■ **Aim of the exercise**:
From start to end, write out the following data exactly, apart from its images.

======== Dataset records ========

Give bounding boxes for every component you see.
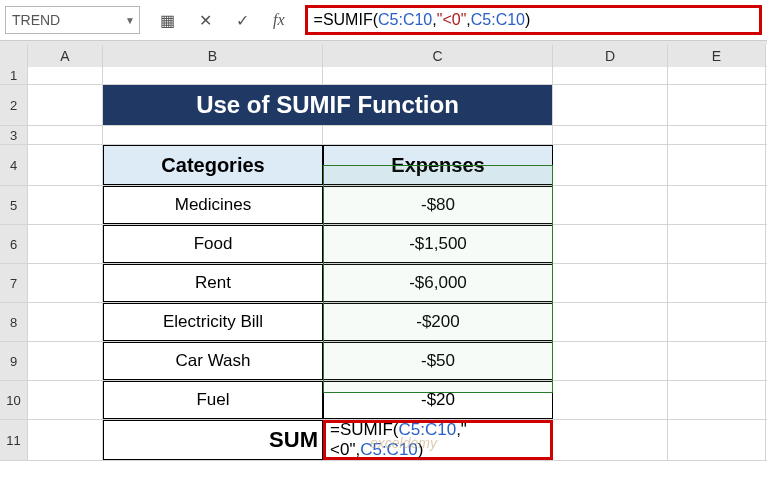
- cell-category[interactable]: Medicines: [103, 186, 323, 224]
- cell[interactable]: [103, 67, 323, 84]
- name-box-value: TREND: [12, 12, 60, 28]
- cell[interactable]: [28, 303, 103, 341]
- cell[interactable]: [28, 381, 103, 419]
- row-9: 9 Car Wash -$50: [0, 342, 767, 381]
- col-header-B[interactable]: B: [103, 45, 323, 67]
- cell[interactable]: [28, 264, 103, 302]
- cell-expense[interactable]: -$6,000: [323, 264, 553, 302]
- row-4: 4 Categories Expenses: [0, 145, 767, 186]
- cell[interactable]: [28, 342, 103, 380]
- worksheet-grid[interactable]: A B C D E 1 2 Use of SUMIF Function 3 4 …: [0, 45, 767, 461]
- table-icon[interactable]: ▦: [160, 11, 175, 30]
- cell[interactable]: [28, 145, 103, 185]
- fx-icon[interactable]: fx: [273, 11, 285, 29]
- row-8: 8 Electricity Bill -$200: [0, 303, 767, 342]
- formula-bar-icons: ▦ ✕ ✓ fx: [140, 11, 305, 30]
- row-header-6[interactable]: 6: [0, 225, 28, 263]
- col-header-D[interactable]: D: [553, 45, 668, 67]
- row-header-7[interactable]: 7: [0, 264, 28, 302]
- cell-expense[interactable]: -$20: [323, 381, 553, 419]
- chevron-down-icon[interactable]: ▼: [125, 15, 135, 26]
- cell[interactable]: [553, 67, 668, 84]
- row-header-10[interactable]: 10: [0, 381, 28, 419]
- header-categories[interactable]: Categories: [103, 145, 323, 185]
- cell[interactable]: [553, 381, 668, 419]
- cell[interactable]: [668, 381, 766, 419]
- cell[interactable]: [553, 264, 668, 302]
- cell[interactable]: [668, 85, 766, 125]
- cell[interactable]: [553, 145, 668, 185]
- cell[interactable]: [668, 420, 766, 460]
- cell-formula-text: =SUMIF(C5:C10,"<0",C5:C10): [330, 420, 550, 460]
- row-7: 7 Rent -$6,000: [0, 264, 767, 303]
- row-header-11[interactable]: 11: [0, 420, 28, 460]
- cell[interactable]: [28, 420, 103, 460]
- col-header-E[interactable]: E: [668, 45, 766, 67]
- cell[interactable]: [668, 342, 766, 380]
- cell[interactable]: [668, 303, 766, 341]
- cell-category[interactable]: Car Wash: [103, 342, 323, 380]
- formula-bar: TREND ▼ ▦ ✕ ✓ fx =SUMIF(C5:C10,"<0",C5:C…: [0, 0, 767, 40]
- header-expenses[interactable]: Expenses: [323, 145, 553, 185]
- select-all-corner[interactable]: [0, 45, 28, 67]
- sum-label[interactable]: SUM: [103, 420, 323, 460]
- cell-expense[interactable]: -$80: [323, 186, 553, 224]
- row-header-2[interactable]: 2: [0, 85, 28, 125]
- title-cell[interactable]: Use of SUMIF Function: [103, 85, 553, 125]
- cell[interactable]: [668, 225, 766, 263]
- row-header-3[interactable]: 3: [0, 126, 28, 144]
- cell[interactable]: [28, 67, 103, 84]
- col-header-A[interactable]: A: [28, 45, 103, 67]
- row-11: 11 SUM =SUMIF(C5:C10,"<0",C5:C10): [0, 420, 767, 461]
- row-6: 6 Food -$1,500: [0, 225, 767, 264]
- cell[interactable]: [668, 145, 766, 185]
- cell[interactable]: [553, 420, 668, 460]
- cell-category[interactable]: Food: [103, 225, 323, 263]
- cell[interactable]: [553, 126, 668, 144]
- cell-category[interactable]: Fuel: [103, 381, 323, 419]
- cell[interactable]: [553, 225, 668, 263]
- row-header-1[interactable]: 1: [0, 67, 28, 84]
- cell-expense[interactable]: -$200: [323, 303, 553, 341]
- row-2: 2 Use of SUMIF Function: [0, 85, 767, 126]
- cell-category[interactable]: Electricity Bill: [103, 303, 323, 341]
- row-10: 10 Fuel -$20: [0, 381, 767, 420]
- row-1: 1: [0, 67, 767, 85]
- column-header-row: A B C D E: [0, 45, 767, 67]
- cell[interactable]: [28, 186, 103, 224]
- name-box[interactable]: TREND ▼: [5, 6, 140, 34]
- cell[interactable]: [103, 126, 323, 144]
- row-header-9[interactable]: 9: [0, 342, 28, 380]
- row-5: 5 Medicines -$80: [0, 186, 767, 225]
- row-header-5[interactable]: 5: [0, 186, 28, 224]
- cell[interactable]: [28, 126, 103, 144]
- formula-input[interactable]: =SUMIF(C5:C10,"<0",C5:C10): [305, 5, 762, 35]
- cell[interactable]: [28, 85, 103, 125]
- cell[interactable]: [668, 67, 766, 84]
- row-3: 3: [0, 126, 767, 145]
- cell[interactable]: [553, 186, 668, 224]
- cell[interactable]: [553, 342, 668, 380]
- cell[interactable]: [553, 303, 668, 341]
- sum-formula-cell[interactable]: =SUMIF(C5:C10,"<0",C5:C10): [323, 420, 553, 460]
- cell[interactable]: [323, 126, 553, 144]
- col-header-C[interactable]: C: [323, 45, 553, 67]
- cell[interactable]: [323, 67, 553, 84]
- cell[interactable]: [668, 264, 766, 302]
- cancel-icon[interactable]: ✕: [199, 11, 212, 30]
- formula-text: =SUMIF(C5:C10,"<0",C5:C10): [314, 11, 531, 29]
- cell[interactable]: [668, 186, 766, 224]
- cell[interactable]: [668, 126, 766, 144]
- row-header-4[interactable]: 4: [0, 145, 28, 185]
- cell-expense[interactable]: -$1,500: [323, 225, 553, 263]
- enter-icon[interactable]: ✓: [236, 11, 249, 30]
- cell[interactable]: [553, 85, 668, 125]
- cell[interactable]: [28, 225, 103, 263]
- cell-expense[interactable]: -$50: [323, 342, 553, 380]
- cell-category[interactable]: Rent: [103, 264, 323, 302]
- row-header-8[interactable]: 8: [0, 303, 28, 341]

========

■ **Solution to this problem**:
Give bounding boxes for every component you see.
- cell-category[interactable]: Medicines: [103, 186, 323, 224]
- cell[interactable]: [103, 67, 323, 84]
- name-box-value: TREND: [12, 12, 60, 28]
- cell[interactable]: [28, 303, 103, 341]
- cell[interactable]: [28, 381, 103, 419]
- row-9: 9 Car Wash -$50: [0, 342, 767, 381]
- col-header-B[interactable]: B: [103, 45, 323, 67]
- cell[interactable]: [28, 264, 103, 302]
- cell-expense[interactable]: -$6,000: [323, 264, 553, 302]
- row-4: 4 Categories Expenses: [0, 145, 767, 186]
- cell[interactable]: [28, 342, 103, 380]
- worksheet-grid[interactable]: A B C D E 1 2 Use of SUMIF Function 3 4 …: [0, 45, 767, 461]
- table-icon[interactable]: ▦: [160, 11, 175, 30]
- cell[interactable]: [28, 145, 103, 185]
- fx-icon[interactable]: fx: [273, 11, 285, 29]
- row-8: 8 Electricity Bill -$200: [0, 303, 767, 342]
- formula-bar-icons: ▦ ✕ ✓ fx: [140, 11, 305, 30]
- row-header-6[interactable]: 6: [0, 225, 28, 263]
- col-header-D[interactable]: D: [553, 45, 668, 67]
- row-header-7[interactable]: 7: [0, 264, 28, 302]
- cell-expense[interactable]: -$20: [323, 381, 553, 419]
- chevron-down-icon[interactable]: ▼: [125, 15, 135, 26]
- cell[interactable]: [553, 67, 668, 84]
- row-header-10[interactable]: 10: [0, 381, 28, 419]
- header-categories[interactable]: Categories: [103, 145, 323, 185]
- cell[interactable]: [553, 381, 668, 419]
- cell[interactable]: [668, 381, 766, 419]
- cell[interactable]: [553, 264, 668, 302]
- cell[interactable]: [668, 85, 766, 125]
- cell[interactable]: [553, 145, 668, 185]
- cell[interactable]: [668, 420, 766, 460]
- cell-formula-text: =SUMIF(C5:C10,"<0",C5:C10): [330, 420, 550, 460]
- row-7: 7 Rent -$6,000: [0, 264, 767, 303]
- row-header-11[interactable]: 11: [0, 420, 28, 460]
- cell[interactable]: [28, 420, 103, 460]
- col-header-E[interactable]: E: [668, 45, 766, 67]
- cell[interactable]: [668, 342, 766, 380]
- cell[interactable]: [668, 303, 766, 341]
- cell-category[interactable]: Car Wash: [103, 342, 323, 380]
- formula-bar: TREND ▼ ▦ ✕ ✓ fx =SUMIF(C5:C10,"<0",C5:C…: [0, 0, 767, 40]
- header-expenses[interactable]: Expenses: [323, 145, 553, 185]
- select-all-corner[interactable]: [0, 45, 28, 67]
- sum-label[interactable]: SUM: [103, 420, 323, 460]
- cell-expense[interactable]: -$80: [323, 186, 553, 224]
- row-header-2[interactable]: 2: [0, 85, 28, 125]
- title-cell[interactable]: Use of SUMIF Function: [103, 85, 553, 125]
- cell[interactable]: [668, 225, 766, 263]
- row-header-3[interactable]: 3: [0, 126, 28, 144]
- cell[interactable]: [28, 67, 103, 84]
- col-header-A[interactable]: A: [28, 45, 103, 67]
- row-11: 11 SUM =SUMIF(C5:C10,"<0",C5:C10): [0, 420, 767, 461]
- row-6: 6 Food -$1,500: [0, 225, 767, 264]
- cell[interactable]: [668, 145, 766, 185]
- cell[interactable]: [553, 420, 668, 460]
- cell-category[interactable]: Food: [103, 225, 323, 263]
- cell[interactable]: [553, 126, 668, 144]
- cell-category[interactable]: Fuel: [103, 381, 323, 419]
- cell[interactable]: [553, 225, 668, 263]
- row-header-1[interactable]: 1: [0, 67, 28, 84]
- cell-expense[interactable]: -$200: [323, 303, 553, 341]
- row-2: 2 Use of SUMIF Function: [0, 85, 767, 126]
- cell-category[interactable]: Electricity Bill: [103, 303, 323, 341]
- row-10: 10 Fuel -$20: [0, 381, 767, 420]
- row-1: 1: [0, 67, 767, 85]
- column-header-row: A B C D E: [0, 45, 767, 67]
- cell[interactable]: [28, 186, 103, 224]
- name-box[interactable]: TREND ▼: [5, 6, 140, 34]
- cell[interactable]: [103, 126, 323, 144]
- row-header-9[interactable]: 9: [0, 342, 28, 380]
- row-5: 5 Medicines -$80: [0, 186, 767, 225]
- row-header-5[interactable]: 5: [0, 186, 28, 224]
- cell[interactable]: [28, 126, 103, 144]
- formula-input[interactable]: =SUMIF(C5:C10,"<0",C5:C10): [305, 5, 762, 35]
- cell[interactable]: [28, 85, 103, 125]
- cell[interactable]: [668, 67, 766, 84]
- row-3: 3: [0, 126, 767, 145]
- cell[interactable]: [553, 186, 668, 224]
- cell[interactable]: [553, 342, 668, 380]
- cell[interactable]: [553, 303, 668, 341]
- sum-formula-cell[interactable]: =SUMIF(C5:C10,"<0",C5:C10): [323, 420, 553, 460]
- cell[interactable]: [323, 126, 553, 144]
- col-header-C[interactable]: C: [323, 45, 553, 67]
- cell[interactable]: [323, 67, 553, 84]
- cell[interactable]: [668, 264, 766, 302]
- cancel-icon[interactable]: ✕: [199, 11, 212, 30]
- formula-text: =SUMIF(C5:C10,"<0",C5:C10): [314, 11, 531, 29]
- cell[interactable]: [668, 186, 766, 224]
- cell[interactable]: [668, 126, 766, 144]
- row-header-4[interactable]: 4: [0, 145, 28, 185]
- cell-expense[interactable]: -$1,500: [323, 225, 553, 263]
- enter-icon[interactable]: ✓: [236, 11, 249, 30]
- cell[interactable]: [553, 85, 668, 125]
- cell[interactable]: [28, 225, 103, 263]
- cell-expense[interactable]: -$50: [323, 342, 553, 380]
- cell-category[interactable]: Rent: [103, 264, 323, 302]
- row-header-8[interactable]: 8: [0, 303, 28, 341]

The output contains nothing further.